Genre : Film d'aventure
Durée : 1h45
France

En Bref

« Combien de clichés, dans le monde, sont en fait des clichés de l'instant d'après, et non de l'instant qui poussa le photographe à appuyer sur le déclencheur ? Combien de clichés ne capturent que le vestige, la réaction, le rire, les vagues ? »
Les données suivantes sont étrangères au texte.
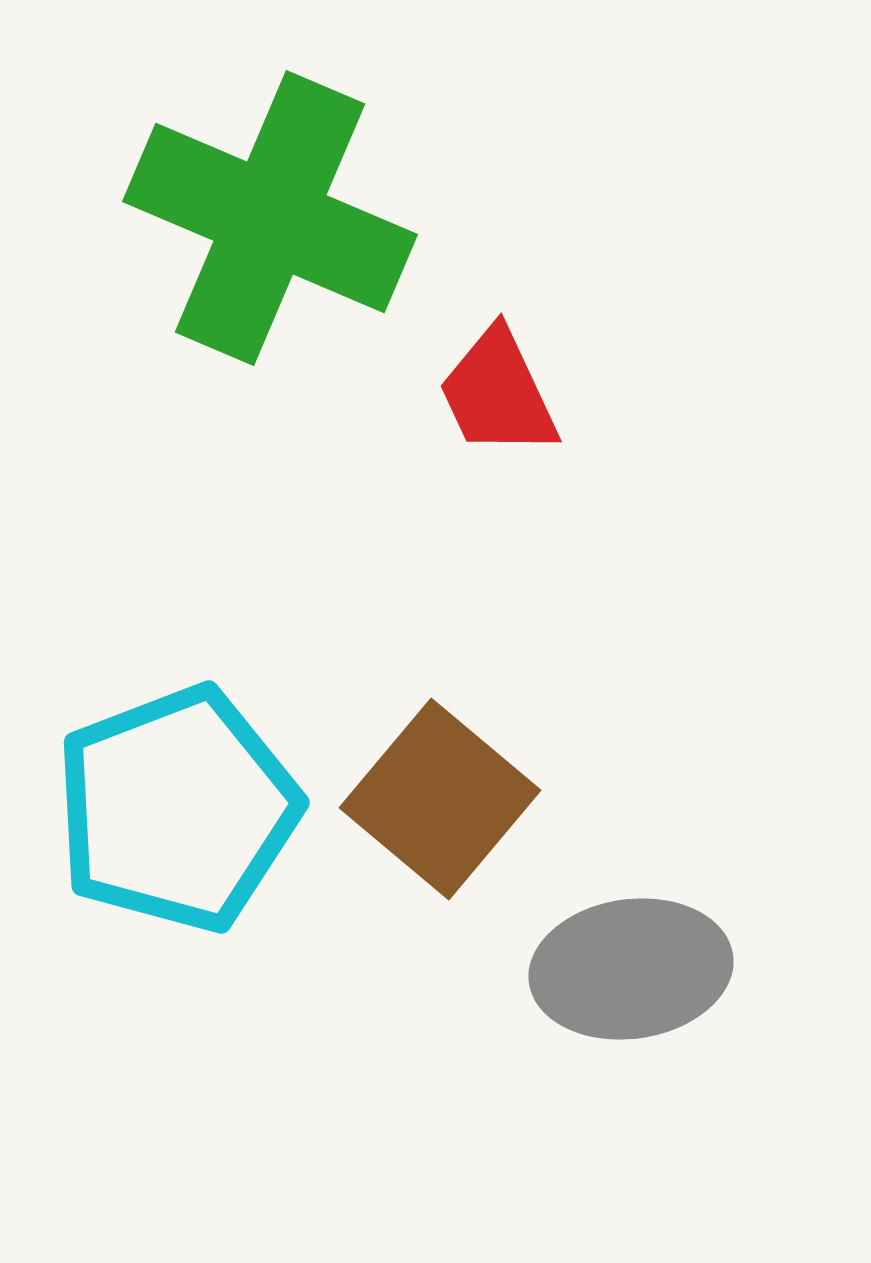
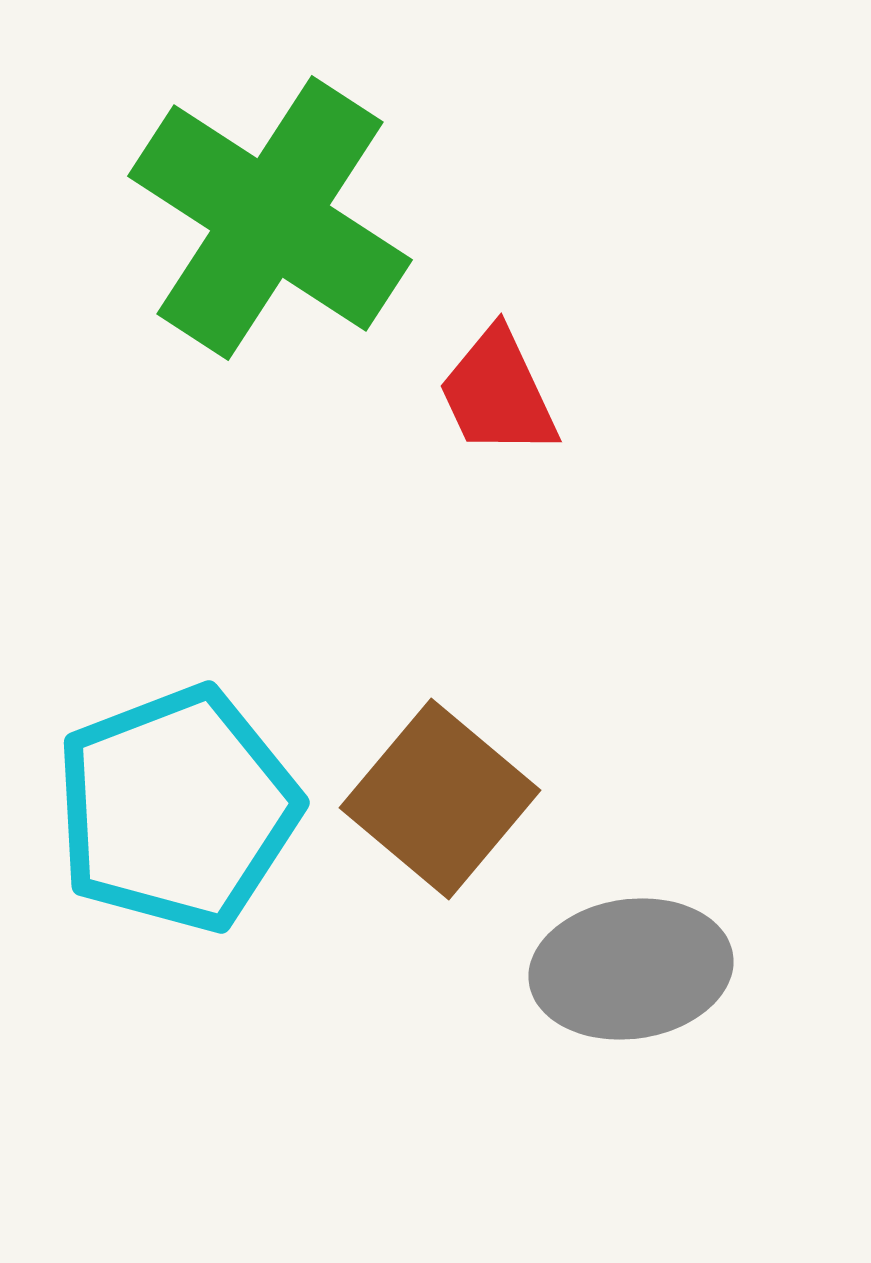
green cross: rotated 10 degrees clockwise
 L’histoire commence en plein cœur du Montana au milieu des grandes plaines et des espaces où le regard se perd dans l’infini. C’est ici que T.S Spivet, un petit bonhomme de 12 ans, note scrupuleusement dans des carnets de différentes couleurs tous les gestes et actions du quotidien. Malgré son jeune âge, notre petit bonhomme invente par défi la machine à mouvement perpétuel. Certains enfants, comme Layton, le frère de T.S, passent leur temps à courir la prairie, tuer leur première proie à un âge précoce. Les aventuriers  représentent la quête, l'aventure. Ils se montrent doués pour tout ce qui touche à l’effort physique, usant de leur force pour se confronter au monde et un jour mourir. Depuis, le fantôme de cette journée où Layton jouait avec la carabine et où T.S notait les effets de résistance et de force, hante  son esprit.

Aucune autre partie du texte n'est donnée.